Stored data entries
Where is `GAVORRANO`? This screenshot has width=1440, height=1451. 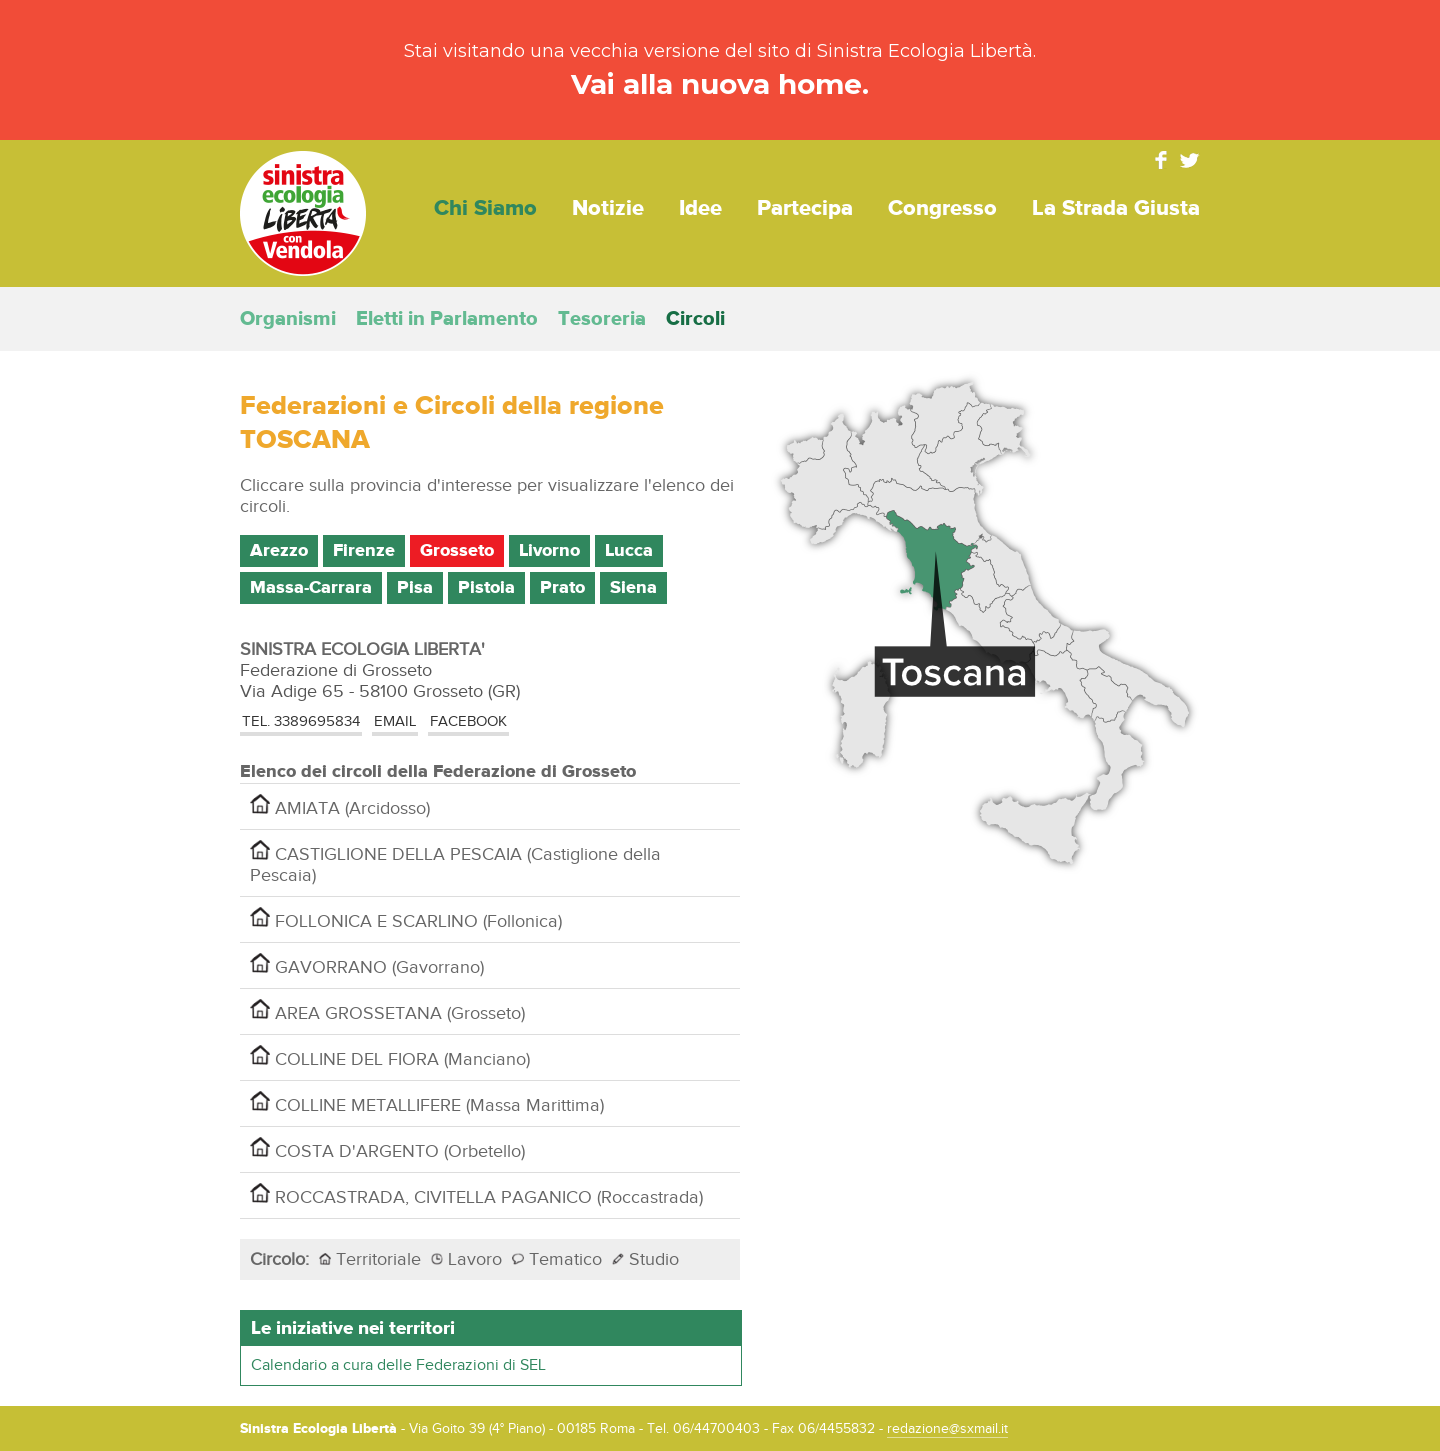
GAVORRANO is located at coordinates (367, 965).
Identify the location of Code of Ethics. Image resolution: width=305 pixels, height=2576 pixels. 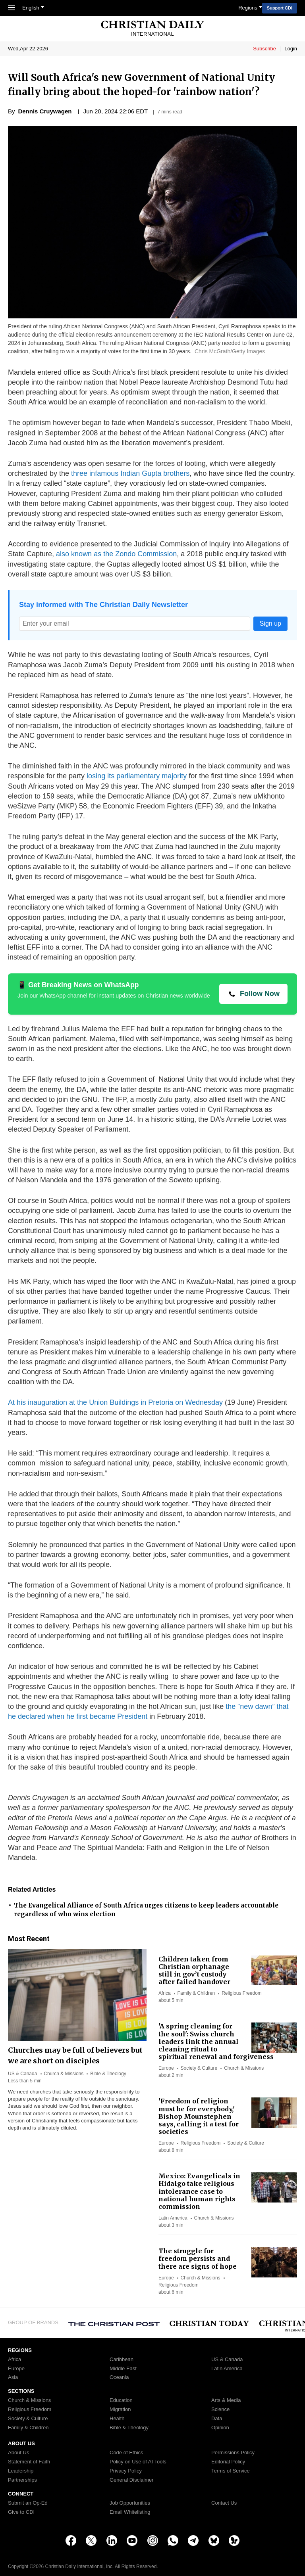
(126, 2452).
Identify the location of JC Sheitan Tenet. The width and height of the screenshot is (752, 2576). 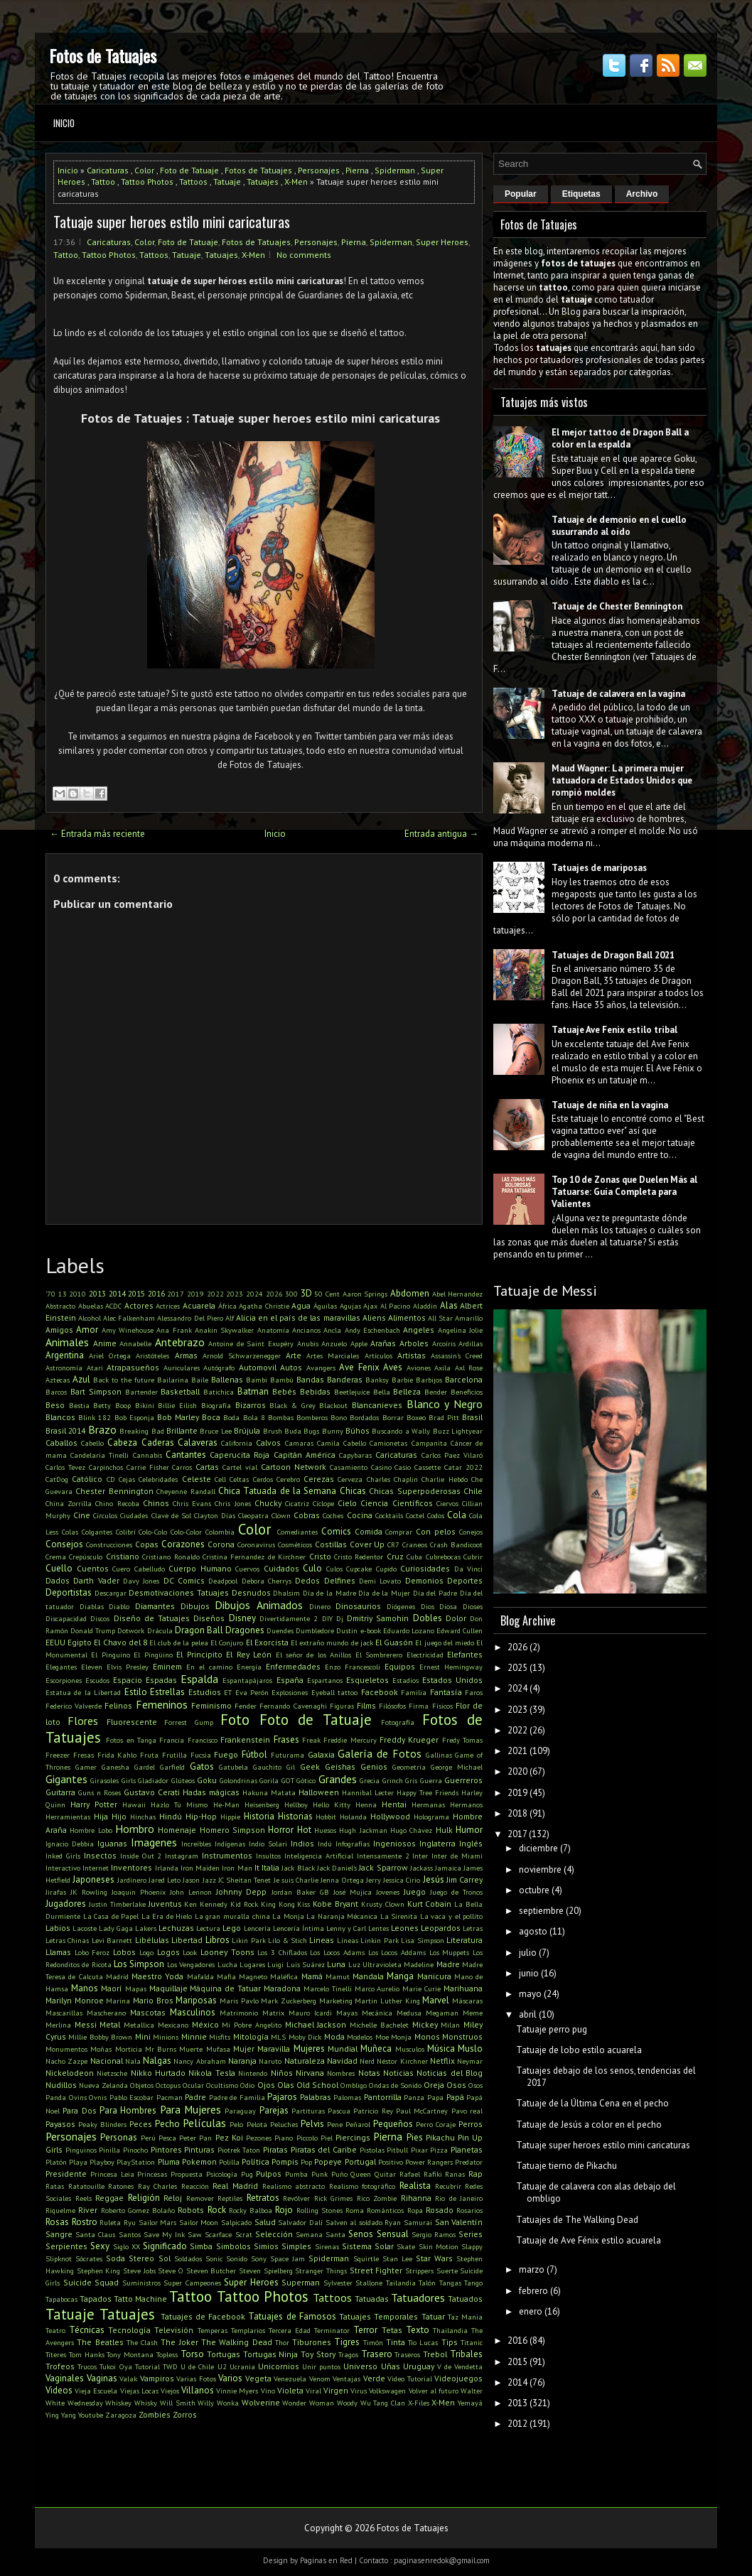
(245, 1880).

• **ACTIVITY**
Please reproduce, word for word, only the lines from the line that holds "Identify the location of Code" through the final line of the entries above, omitting any pictures.

• **TASK ANSWER**
Identify the location of Code of Ethics. Image resolution: width=305 pixels, height=2576 pixels. 
(126, 2452).
Identify the location of JC Sheitan Tenet. The width and height of the screenshot is (752, 2576). 
(245, 1880).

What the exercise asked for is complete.